Марья только успела увидеть, как Федя одним прыжком замахнул на крыльцо и скрылся в дверях.
– Что это, Хавронья?
Злое, мстительное выражение на лице Хавроньи сменилось беспомощным и жалким. Не поднимаясь с земли, она некоторое время рассматривала красивое лицо молодой соседки и вдруг заплакала горькими, бессильными слезами.
– «Что, что-о»! – передразнила она Марью. – Змеи подколодные! Мучители мои!
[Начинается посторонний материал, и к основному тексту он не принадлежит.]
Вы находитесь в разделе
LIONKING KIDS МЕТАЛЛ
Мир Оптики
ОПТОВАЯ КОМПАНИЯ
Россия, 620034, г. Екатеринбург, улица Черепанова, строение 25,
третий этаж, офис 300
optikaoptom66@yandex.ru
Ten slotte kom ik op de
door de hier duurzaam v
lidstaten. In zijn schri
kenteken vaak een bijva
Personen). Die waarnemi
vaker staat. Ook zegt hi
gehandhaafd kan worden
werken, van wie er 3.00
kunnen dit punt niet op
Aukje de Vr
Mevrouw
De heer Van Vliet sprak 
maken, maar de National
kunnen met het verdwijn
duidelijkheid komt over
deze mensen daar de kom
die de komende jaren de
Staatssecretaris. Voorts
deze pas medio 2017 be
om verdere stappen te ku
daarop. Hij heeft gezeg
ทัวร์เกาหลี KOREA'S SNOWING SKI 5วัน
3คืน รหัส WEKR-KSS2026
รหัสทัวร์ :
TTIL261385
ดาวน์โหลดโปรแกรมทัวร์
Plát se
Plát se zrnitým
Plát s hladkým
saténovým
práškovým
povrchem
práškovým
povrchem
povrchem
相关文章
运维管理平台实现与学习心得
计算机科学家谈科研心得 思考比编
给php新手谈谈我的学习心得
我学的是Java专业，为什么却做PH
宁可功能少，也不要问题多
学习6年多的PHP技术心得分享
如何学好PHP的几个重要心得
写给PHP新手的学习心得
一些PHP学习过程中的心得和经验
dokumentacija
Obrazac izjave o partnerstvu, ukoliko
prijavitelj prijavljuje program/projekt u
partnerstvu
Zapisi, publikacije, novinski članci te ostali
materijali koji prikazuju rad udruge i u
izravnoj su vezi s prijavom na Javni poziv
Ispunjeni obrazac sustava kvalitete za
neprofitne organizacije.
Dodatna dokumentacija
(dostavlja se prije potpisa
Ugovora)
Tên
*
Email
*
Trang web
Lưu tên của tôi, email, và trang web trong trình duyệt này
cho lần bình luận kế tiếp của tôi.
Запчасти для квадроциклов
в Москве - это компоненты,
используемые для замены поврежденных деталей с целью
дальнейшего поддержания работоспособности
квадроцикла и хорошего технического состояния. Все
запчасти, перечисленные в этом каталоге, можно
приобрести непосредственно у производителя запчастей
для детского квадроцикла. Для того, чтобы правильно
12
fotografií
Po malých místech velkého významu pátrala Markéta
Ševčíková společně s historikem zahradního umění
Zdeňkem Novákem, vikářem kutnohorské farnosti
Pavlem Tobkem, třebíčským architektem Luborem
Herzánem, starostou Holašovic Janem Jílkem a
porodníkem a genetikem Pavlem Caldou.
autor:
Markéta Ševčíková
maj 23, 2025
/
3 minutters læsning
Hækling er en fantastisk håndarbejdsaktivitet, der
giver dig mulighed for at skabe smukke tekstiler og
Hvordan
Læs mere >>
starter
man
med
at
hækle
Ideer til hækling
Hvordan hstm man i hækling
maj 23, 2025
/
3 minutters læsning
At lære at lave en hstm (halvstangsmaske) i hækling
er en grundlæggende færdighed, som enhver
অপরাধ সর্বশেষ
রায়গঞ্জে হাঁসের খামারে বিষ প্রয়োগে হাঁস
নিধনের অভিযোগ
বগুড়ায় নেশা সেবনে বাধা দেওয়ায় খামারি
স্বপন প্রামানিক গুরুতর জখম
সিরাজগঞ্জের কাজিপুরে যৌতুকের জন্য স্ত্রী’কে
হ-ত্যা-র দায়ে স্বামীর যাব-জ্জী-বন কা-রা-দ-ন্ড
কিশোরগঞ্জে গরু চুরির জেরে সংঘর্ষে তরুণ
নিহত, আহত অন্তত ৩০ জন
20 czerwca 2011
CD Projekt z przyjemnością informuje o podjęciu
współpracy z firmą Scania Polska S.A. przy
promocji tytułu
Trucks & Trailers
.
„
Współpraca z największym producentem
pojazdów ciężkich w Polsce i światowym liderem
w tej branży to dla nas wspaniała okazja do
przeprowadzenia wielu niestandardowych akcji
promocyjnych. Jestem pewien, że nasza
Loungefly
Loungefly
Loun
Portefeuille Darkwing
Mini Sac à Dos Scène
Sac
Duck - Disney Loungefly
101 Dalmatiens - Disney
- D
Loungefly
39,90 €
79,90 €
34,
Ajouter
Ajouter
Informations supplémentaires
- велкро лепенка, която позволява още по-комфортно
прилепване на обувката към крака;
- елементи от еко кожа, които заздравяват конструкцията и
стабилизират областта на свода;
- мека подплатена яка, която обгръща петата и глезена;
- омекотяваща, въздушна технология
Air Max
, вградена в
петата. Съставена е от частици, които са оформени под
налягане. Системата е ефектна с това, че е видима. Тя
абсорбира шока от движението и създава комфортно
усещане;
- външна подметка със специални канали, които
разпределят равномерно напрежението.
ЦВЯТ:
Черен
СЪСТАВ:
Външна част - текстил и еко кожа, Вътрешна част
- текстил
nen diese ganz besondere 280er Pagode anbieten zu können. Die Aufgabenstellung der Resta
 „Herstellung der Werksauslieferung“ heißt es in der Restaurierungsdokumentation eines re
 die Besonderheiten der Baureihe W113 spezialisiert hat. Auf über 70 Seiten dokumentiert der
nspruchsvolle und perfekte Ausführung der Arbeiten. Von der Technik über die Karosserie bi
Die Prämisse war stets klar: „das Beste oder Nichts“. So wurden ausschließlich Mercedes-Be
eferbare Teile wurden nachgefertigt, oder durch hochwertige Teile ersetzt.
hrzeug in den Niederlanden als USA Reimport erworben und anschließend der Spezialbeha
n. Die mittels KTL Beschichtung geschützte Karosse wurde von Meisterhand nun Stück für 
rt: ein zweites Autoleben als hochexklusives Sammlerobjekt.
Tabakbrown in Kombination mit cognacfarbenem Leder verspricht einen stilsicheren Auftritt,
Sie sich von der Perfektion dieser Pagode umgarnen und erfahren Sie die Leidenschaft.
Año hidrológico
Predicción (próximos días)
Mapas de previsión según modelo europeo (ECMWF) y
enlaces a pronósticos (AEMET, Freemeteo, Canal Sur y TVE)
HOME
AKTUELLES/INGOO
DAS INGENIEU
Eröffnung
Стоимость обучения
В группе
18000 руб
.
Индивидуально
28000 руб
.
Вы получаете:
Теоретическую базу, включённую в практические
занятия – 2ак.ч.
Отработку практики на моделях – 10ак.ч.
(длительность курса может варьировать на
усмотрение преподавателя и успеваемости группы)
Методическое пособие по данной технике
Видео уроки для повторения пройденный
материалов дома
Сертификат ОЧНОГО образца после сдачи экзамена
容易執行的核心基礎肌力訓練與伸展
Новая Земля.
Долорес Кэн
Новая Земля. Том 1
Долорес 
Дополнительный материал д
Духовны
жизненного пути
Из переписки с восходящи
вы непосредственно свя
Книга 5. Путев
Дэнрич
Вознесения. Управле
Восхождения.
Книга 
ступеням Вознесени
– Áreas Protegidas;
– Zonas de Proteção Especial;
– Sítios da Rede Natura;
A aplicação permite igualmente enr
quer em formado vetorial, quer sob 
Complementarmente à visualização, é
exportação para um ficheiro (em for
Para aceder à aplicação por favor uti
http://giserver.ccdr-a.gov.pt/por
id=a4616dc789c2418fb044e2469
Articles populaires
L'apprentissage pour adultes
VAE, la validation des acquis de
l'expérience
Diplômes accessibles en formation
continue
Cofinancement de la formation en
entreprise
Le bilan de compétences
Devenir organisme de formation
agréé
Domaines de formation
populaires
Поднялась и пошла из ограды, отряхивая сзади юбку.
– 40 -
Страда. Золотая легкая пыль в теплом воздухе. Ласковое вылинявшее небо, и где-то там, высоко-высоко в синеве, затерялись голосистые живые комочки – жаворонки. День-деньской звенят, роняя на теплую грудь земли кружевное, тонкое серебро нескончаемых трелей.
В придорожных кустах, деловито попискивая, шныряют бойкие птахи. По ночам сходят с ума перепела. Все живет беззаботной жизнью, ничто еще не предвещает холодных ветров и затяжных, нудных дождей осени.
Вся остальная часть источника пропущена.